ACTION ITEM:
Starting at the line that contains "Comune di Oristano", write out every line through the last one in the records below, word for word. Leave out any pictures.

PROVIDED RECORDS:
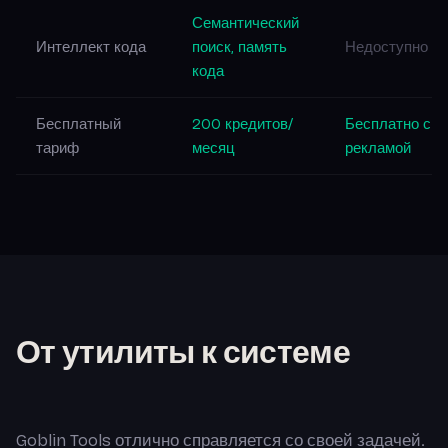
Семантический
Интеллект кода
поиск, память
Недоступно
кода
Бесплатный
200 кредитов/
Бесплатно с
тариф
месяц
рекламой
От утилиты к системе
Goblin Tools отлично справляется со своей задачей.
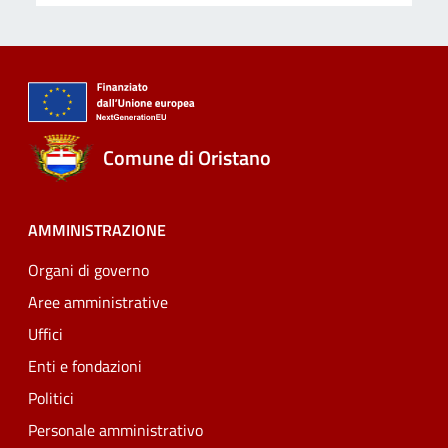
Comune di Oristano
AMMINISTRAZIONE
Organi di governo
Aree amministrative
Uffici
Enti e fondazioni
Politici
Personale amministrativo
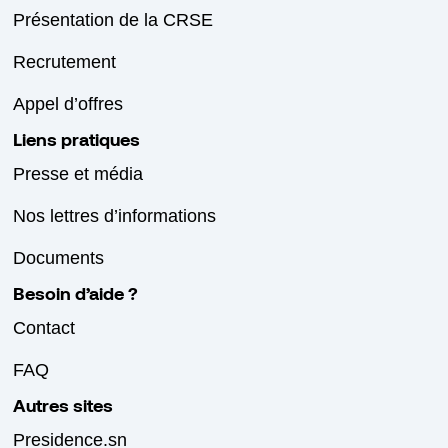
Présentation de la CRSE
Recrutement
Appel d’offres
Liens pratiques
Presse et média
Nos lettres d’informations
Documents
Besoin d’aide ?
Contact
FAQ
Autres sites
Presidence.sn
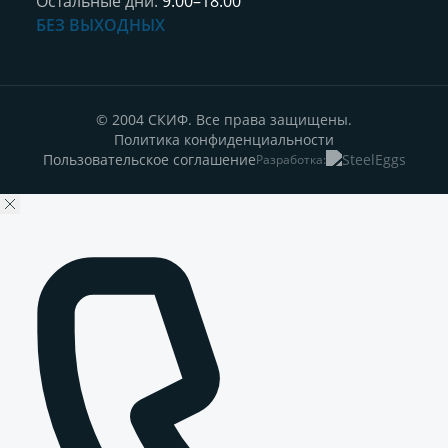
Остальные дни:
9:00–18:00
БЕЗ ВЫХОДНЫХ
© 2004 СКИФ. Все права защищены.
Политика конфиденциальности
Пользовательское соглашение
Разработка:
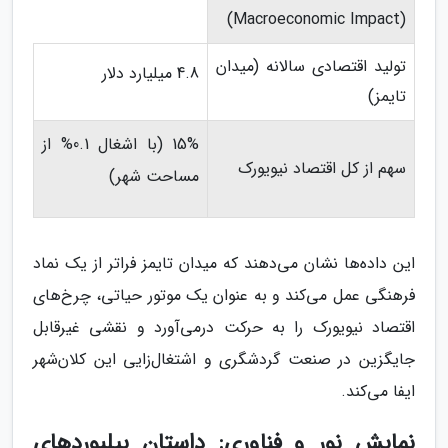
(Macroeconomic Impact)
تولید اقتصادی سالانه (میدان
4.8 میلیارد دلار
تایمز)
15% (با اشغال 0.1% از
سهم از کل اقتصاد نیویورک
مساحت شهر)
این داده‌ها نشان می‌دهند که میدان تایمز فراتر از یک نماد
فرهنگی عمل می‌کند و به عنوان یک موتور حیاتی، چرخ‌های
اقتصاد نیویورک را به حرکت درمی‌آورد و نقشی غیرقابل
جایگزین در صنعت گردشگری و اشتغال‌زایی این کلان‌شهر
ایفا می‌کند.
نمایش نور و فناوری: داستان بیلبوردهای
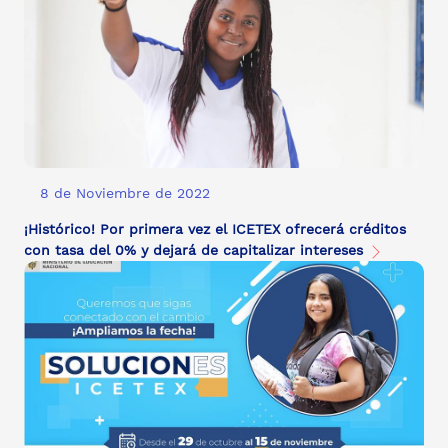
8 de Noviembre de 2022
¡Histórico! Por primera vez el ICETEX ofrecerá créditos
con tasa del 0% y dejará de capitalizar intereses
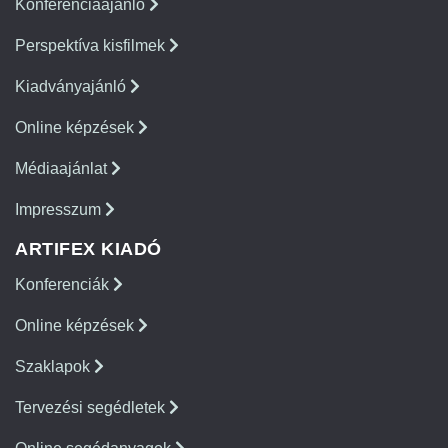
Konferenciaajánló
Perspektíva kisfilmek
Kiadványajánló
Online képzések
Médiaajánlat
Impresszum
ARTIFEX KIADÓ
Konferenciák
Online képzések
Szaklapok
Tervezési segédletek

ANSWER TO THE EXERCISE:
Comune di Oristano
AMMINISTRAZIONE
Organi di governo
Aree amministrative
Uffici
Enti e fondazioni
Politici
Personale amministrativo
Présentation de la CRSE
Recrutement
Appel d’offres
Liens pratiques
Presse et média
Nos lettres d’informations
Documents
Besoin d’aide ?
Contact
FAQ
Autres sites
Presidence.sn
Остальные дни:
9:00–18:00
БЕЗ ВЫХОДНЫХ
© 2004 СКИФ. Все права защищены.
Политика конфиденциальности
Пользовательское соглашение
Разработка:
(Macroeconomic Impact)
تولید اقتصادی سالانه (میدان
4.8 میلیارد دلار
تایمز)
15% (با اشغال 0.1% از
سهم از کل اقتصاد نیویورک
مساحت شهر)
این داده‌ها نشان می‌دهند که میدان تایمز فراتر از یک نماد
فرهنگی عمل می‌کند و به عنوان یک موتور حیاتی، چرخ‌های
اقتصاد نیویورک را به حرکت درمی‌آورد و نقشی غیرقابل
جایگزین در صنعت گردشگری و اشتغال‌زایی این کلان‌شهر
ایفا می‌کند.
نمایش نور و فناوری: داستان بیلبوردهای
8 de Noviembre de 2022
¡Histórico! Por primera vez el ICETEX ofrecerá créditos
con tasa del 0% y dejará de capitalizar intereses
Konferenciaajánló
Perspektíva kisfilmek
Kiadványajánló
Online képzések
Médiaajánlat
Impresszum
ARTIFEX KIADÓ
Konferenciák
Online képzések
Szaklapok
Tervezési segédletek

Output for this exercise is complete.